Saved data entries:

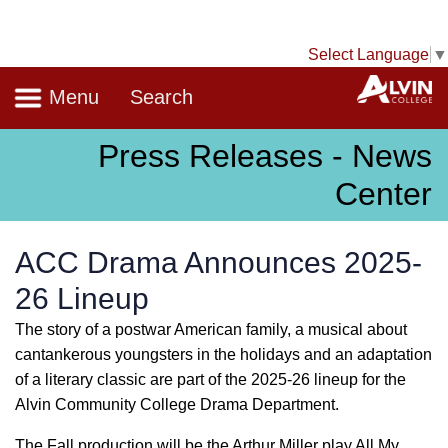
Select Language
▼
Navigation
A
Menu
Search
Press Releases - News
Center
ACC Drama Announces 2025-
26 Lineup
The story of a postwar American family, a musical about
cantankerous youngsters in the holidays and an adaptation
of a literary classic are part of the 2025-26 lineup for the
Alvin Community College Drama Department.
The Fall production will be the Arthur Miller play All My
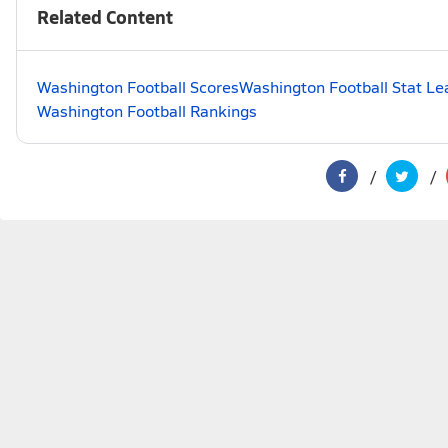
Related Content
Washington Football Scores
Washington Football Stat Le
Washington Football Rankings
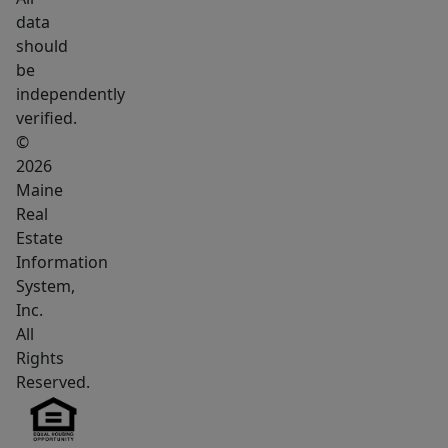
rooms
data
that
should
can
be
be
independently
used
verified.
for
©
offices,
2026
Maine
treatment
Real
rooms
Estate
or
Information
conversion
System,
to
Inc.
residential
All
use.
Rights
The
Reserved.
lower
level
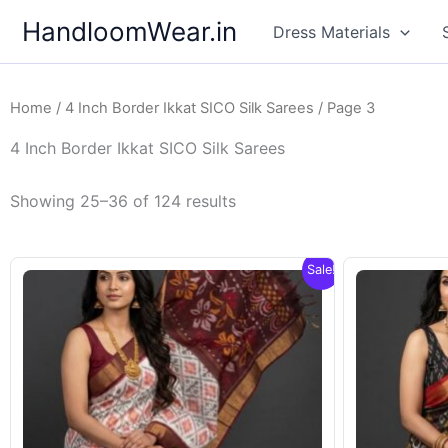
Skip
HandloomWear.in
Dress Materials
to
content
Home
/
4 Inch Border Ikkat SICO Silk Sarees
/ Page 3
4 Inch Border Ikkat SICO Silk Sarees
Showing 25–36 of 124 results
Sale!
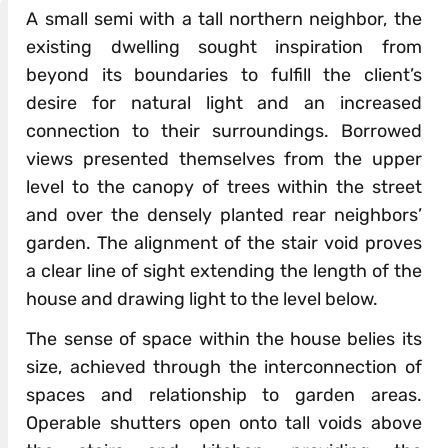
A small semi with a tall northern neighbor, the
existing dwelling sought inspiration from
beyond its boundaries to fulfill the client’s
desire for natural light and an increased
connection to their surroundings. Borrowed
views presented themselves from the upper
level to the canopy of trees within the street
and over the densely planted rear neighbors’
garden. The alignment of the stair void proves
a clear line of sight extending the length of the
house and drawing light to the level below.
The sense of space within the house belies its
size, achieved through the interconnection of
spaces and relationship to garden areas.
Operable shutters open onto tall voids above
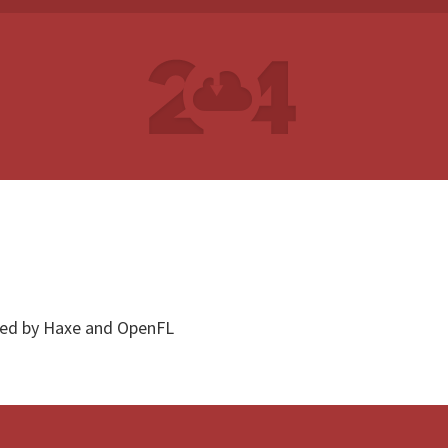
red by Haxe and OpenFL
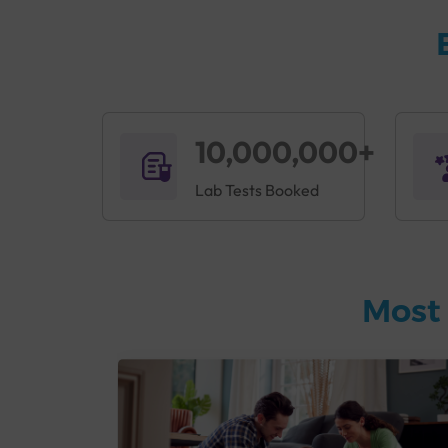
10,000,000+
Lab Tests Booked
Most 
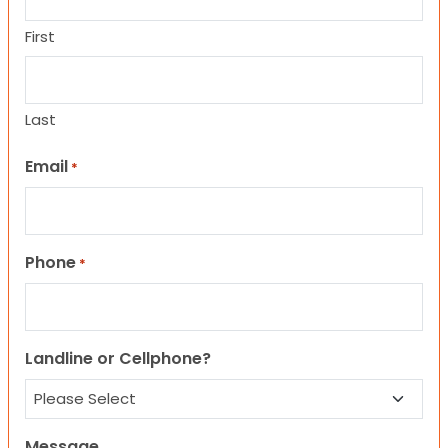
First
Last
Email
*
Phone
*
Landline or Cellphone?
Message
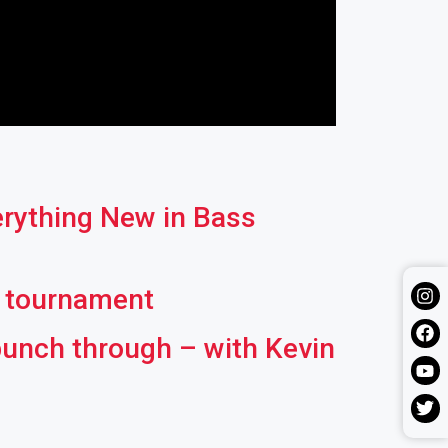
erything New in Bass
l tournament
punch through – with Kevin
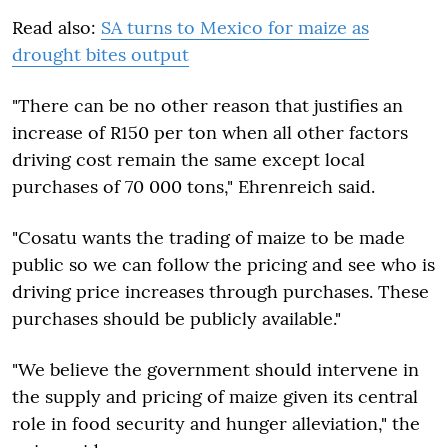
Read also:
SA turns to Mexico for maize as
drought bites output
"There can be no other reason that justifies an
increase of R150 per ton when all other factors
driving cost remain the same except local
purchases of 70 000 tons," Ehrenreich said.
"Cosatu wants the trading of maize to be made
public so we can follow the pricing and see who is
driving price increases through purchases. These
purchases should be publicly available."
"We believe the government should intervene in
the supply and pricing of maize given its central
role in food security and hunger alleviation," the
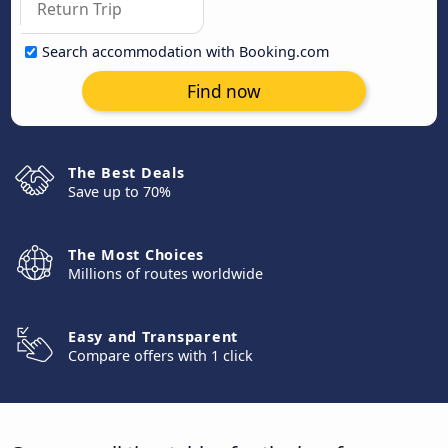
Search accommodation with Booking.com
Find now
The Best Deals
Save up to 70%
The Most Choices
Millions of routes worldwide
Easy and Transparent
Compare offers with 1 click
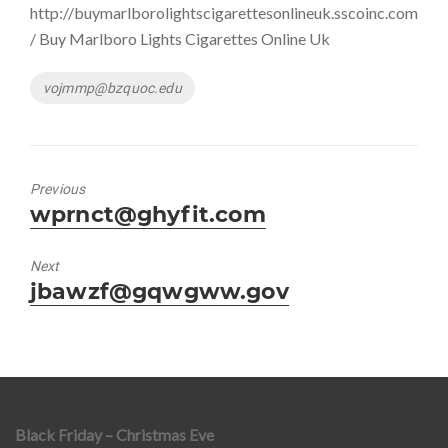
http://buymarlborolightscigarettesonlineuk.sscoinc.com
/ Buy Marlboro Lights Cigarettes Online Uk
Tags
vojmmp@bzquoc.edu
Previous
Previous
wprnct@ghyfit.com
post:
Next
Next
jbawzf@gqwgww.gov
post:
Black Friday – Christmas Eve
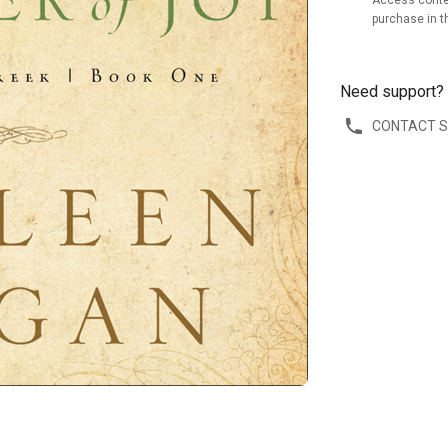
Access conte
purchase in t
Need support?
CONTACT 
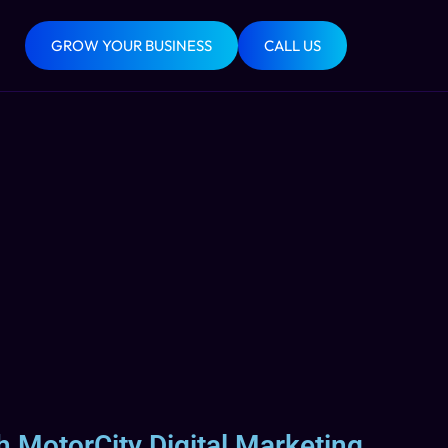
GROW YOUR BUSINESS
CALL US
h MotorCity Digital Marketing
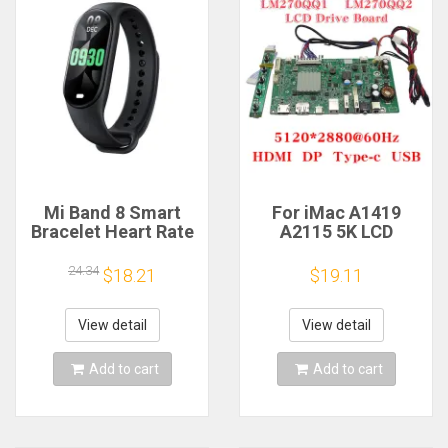
Mi Band 8 Smart
For iMac A1419
Bracelet Heart Rate
A2115 5K LCD
Blood Oxygen Sport
Screen Driver Board
Watch Waterproof
LM270QQ1
24.34
$18.21
$19.11
Electronic Bracelet
LM270QQ2 Retinal
Fitness
Control
Motherboard
View detail
View detail
5120*2880 QQHD
HDMI DP Type-c
Add to cart
Add to cart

EXERCISE AIM:
Copy out the data verbatim, with no pictures.

TASK RESULT:
Select Language
▼
Navigation
A
Menu
Search
Press Releases - News
Center
ACC Drama Announces 2025-
26 Lineup
The story of a postwar American family, a musical about
cantankerous youngsters in the holidays and an adaptation
of a literary classic are part of the 2025-26 lineup for the
Alvin Community College Drama Department.
The Fall production will be the Arthur Miller play All My
Related Content
Washington Football Scores
Washington Football Stat Le
Washington Football Rankings
rooms
data
that
should
can
be
be
independently
used
verified.
for
©
offices,
2026
Maine
treatment
Real
rooms
Estate
or
Information
conversion
System,
to
Inc.
residential
All
use.
Rights
The
Reserved.
lower
level
Skip
HandloomWear.in
Dress Materials
to
content
Home
/
4 Inch Border Ikkat SICO Silk Sarees
/ Page 3
4 Inch Border Ikkat SICO Silk Sarees
Showing 25–36 of 124 results
Sale!
A small semi with a tall northern neighbor, the
existing dwelling sought inspiration from
beyond its boundaries to fulfill the client’s
desire for natural light and an increased
connection to their surroundings. Borrowed
views presented themselves from the upper
level to the canopy of trees within the street
and over the densely planted rear neighbors’
garden. The alignment of the stair void proves
a clear line of sight extending the length of the
house and drawing light to the level below.
The sense of space within the house belies its
size, achieved through the interconnection of
spaces and relationship to garden areas.
Operable shutters open onto tall voids above
red by Haxe and OpenFL
10,000,000+
Lab Tests Booked
Most 
First
Last
Email
*
Phone
*
Landline or Cellphone?
Message
erything New in Bass
l tournament
punch through – with Kevin
Read also:
SA turns to Mexico for maize as
drought bites output
"There can be no other reason that justifies an
increase of R150 per ton when all other factors
driving cost remain the same except local
purchases of 70 000 tons," Ehrenreich said.
"Cosatu wants the trading of maize to be made
public so we can follow the pricing and see who is
driving price increases through purchases. These
purchases should be publicly available."
"We believe the government should intervene in
the supply and pricing of maize given its central
role in food security and hunger alleviation," the
Search accommodation with Booking.com
Find now
The Best Deals
Save up to 70%
The Most Choices
Millions of routes worldwide
Easy and Transparent
Compare offers with 1 click
http://buymarlborolightscigarettesonlineuk.sscoinc.com
/ Buy Marlboro Lights Cigarettes Online Uk
Tags
vojmmp@bzquoc.edu
Previous
Previous
wprnct@ghyfit.com
post:
Next
Next
jbawzf@gqwgww.gov
post:
Black Friday – Christmas Eve
Access conte
purchase in t
Need support?
CONTACT 
GROW YOUR BUSINESS
CALL US
h MotorCity Digital Marketing
Mi Band 8 Smart
For iMac A1419
Bracelet Heart Rate
A2115 5K LCD
Blood Oxygen Sport
Screen Driver Board
Watch Waterproof
LM270QQ1
24.34
$18.21
$19.11
Electronic Bracelet
LM270QQ2 Retinal
Fitness
Control
Motherboard
View detail
View detail
5120*2880 QQHD
HDMI DP Type-c
Add to cart
Add to cart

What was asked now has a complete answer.